***** Source material *****
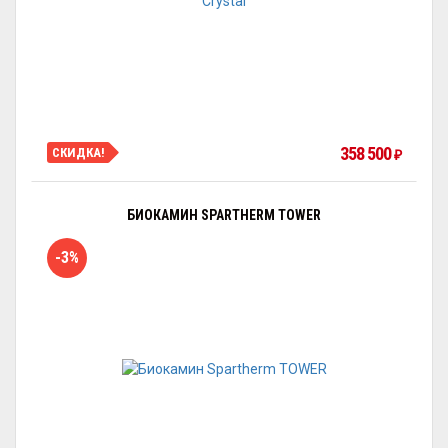
358 500
СКИДКА!
₽
БИОКАМИН SPARTHERM TOWER
-3%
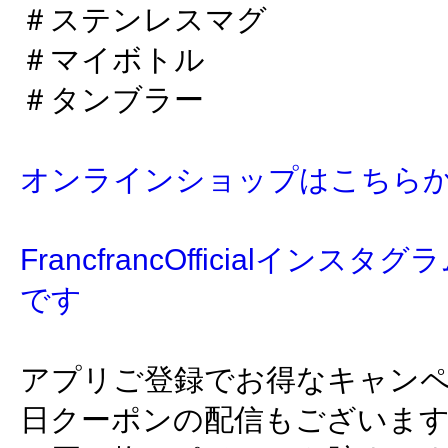
＃ステンレスマグ
＃マイボトル
＃タンブラー
オンラインショップはこちら
FrancfrancOfficialイン
です
アプリご登録でお得なキャン
日クーポンの配信もございま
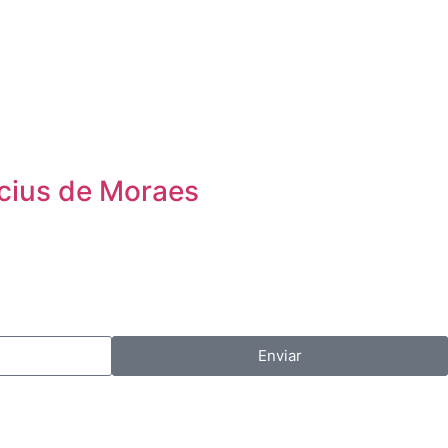
icius de Moraes
Enviar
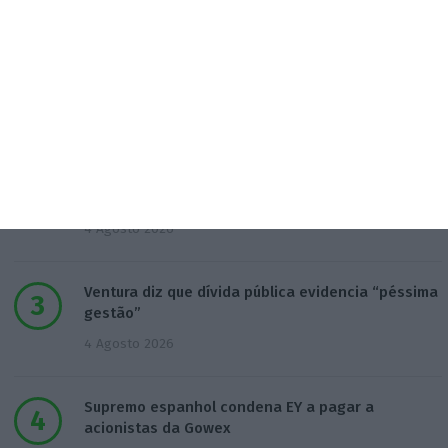
Populares
“Já todos interagimos com bots maus e bons. Mais
maus do que bons”
16:59
Inscritos na Segurança Social batem recordes em
Espanha
4 Agosto 2026
Ventura diz que dívida pública evidencia “péssima
gestão”
4 Agosto 2026
Supremo espanhol condena EY a pagar a
acionistas da Gowex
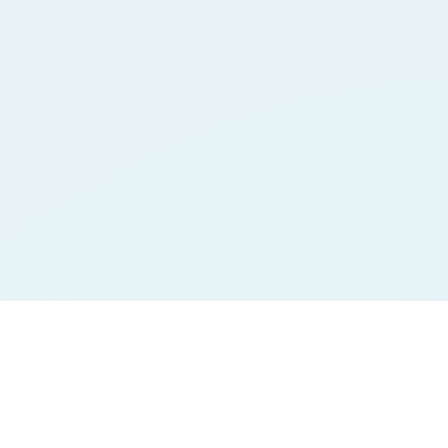
Jodi Charts
Pana Charts
SURYA MORNING
SURYA MORNING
*****
**Prompt**
The listing above must be restated word for word. Its pictures are to be left out.

**Expected output**
358 500
СКИДКА!
₽
БИОКАМИН SPARTHERM TOWER
-3%
＃ステンレスマグ
＃マイボトル
＃タンブラー
オンラインショップはこちら
FrancfrancOfficialイン
です
アプリご登録でお得なキャン
日クーポンの配信もございま
icius de Moraes
Enviar
Populares
“Já todos interagimos com bots maus e bons. Mais
maus do que bons”
16:59
Inscritos na Segurança Social batem recordes em
Espanha
4 Agosto 2026
Ventura diz que dívida pública evidencia “péssima
gestão”
4 Agosto 2026
Supremo espanhol condena EY a pagar a
acionistas da Gowex
Jodi Charts
Pana Charts
SURYA MORNING
SURYA MORNING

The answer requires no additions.